(Transcribed page contents)
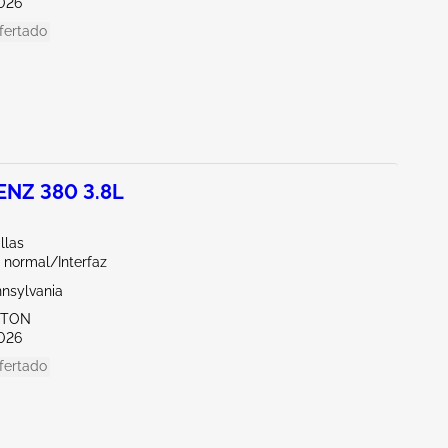
026
fertado
NZ 380 3.8L
llas
 normal/Interfaz
nnsylvania
KTON
026
fertado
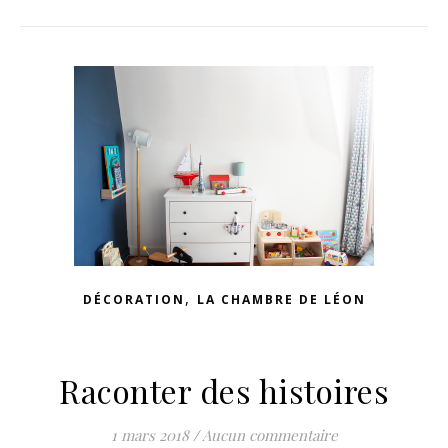
,
DÉCORATION
LA CHAMBRE DE LÉON
Raconter des histoires
1 mars 2018
/
Aucun commentaire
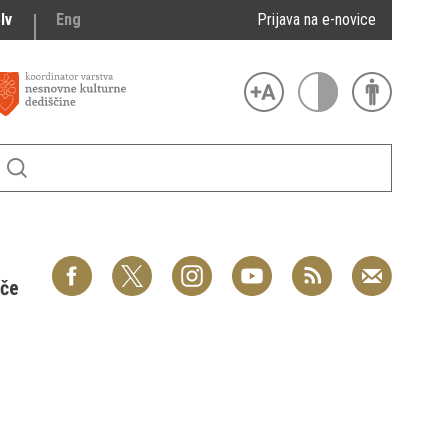
lv
Eng
Prijava na e-novice
šče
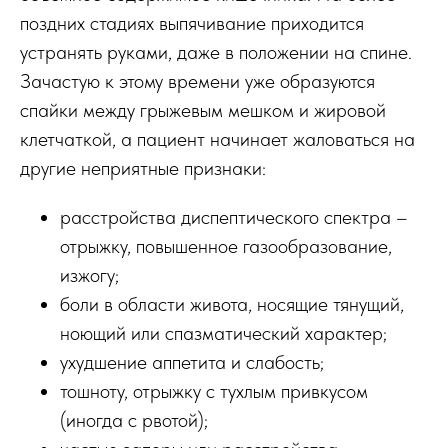
поздних стадиях выпячивание приходится
устранять руками, даже в положении на спине.
Зачастую к этому времени уже образуются
спайки между грыжевым мешком и жировой
клетчаткой, а пациент начинает жаловаться на
другие неприятные признаки:
расстройства диспептического спектра –
отрыжку, повышенное газообразование,
изжогу;
боли в области живота, носящие тянущий,
ноющий или спазматический характер;
ухудшение аппетита и слабость;
тошноту, отрыжку с тухлым привкусом
(иногда с рвотой);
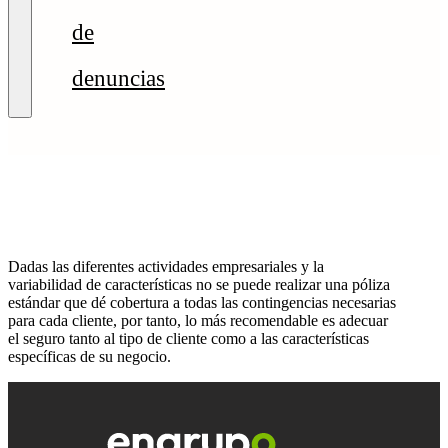
de
denuncias
Dadas las diferentes actividades empresariales y la
variabilidad de características no se puede realizar una póliza
estándar que dé cobertura a todas las contingencias necesarias
para cada cliente, por tanto, lo más recomendable es adecuar
el seguro tanto al tipo de cliente como a las características
específicas de su negocio.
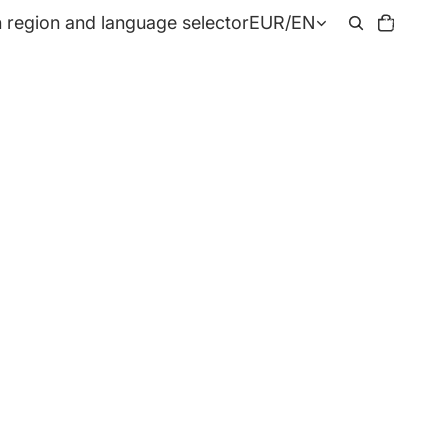
Total
 region and language selector
EUR
/
EN
items
in
cart:
0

## What to produce
Output should consist of the lines above from the one with "Prijava na e-novice" down to the one with "variabilidad de características", exact and without pictures.

## Written answer
Prijava na e-novice
šče
поздних стадиях выпячивание приходится
устранять руками, даже в положении на спине.
Зачастую к этому времени уже образуются
спайки между грыжевым мешком и жировой
клетчаткой, а пациент начинает жаловаться на
другие неприятные признаки:
расстройства диспептического спектра –
отрыжку, повышенное газообразование,
изжогу;
боли в области живота, носящие тянущий,
ноющий или спазматический характер;
ухудшение аппетита и слабость;
тошноту, отрыжку с тухлым привкусом
(иногда с рвотой);
de
denuncias
Dadas las diferentes actividades empresariales y la
variabilidad de características no se puede realizar una póliza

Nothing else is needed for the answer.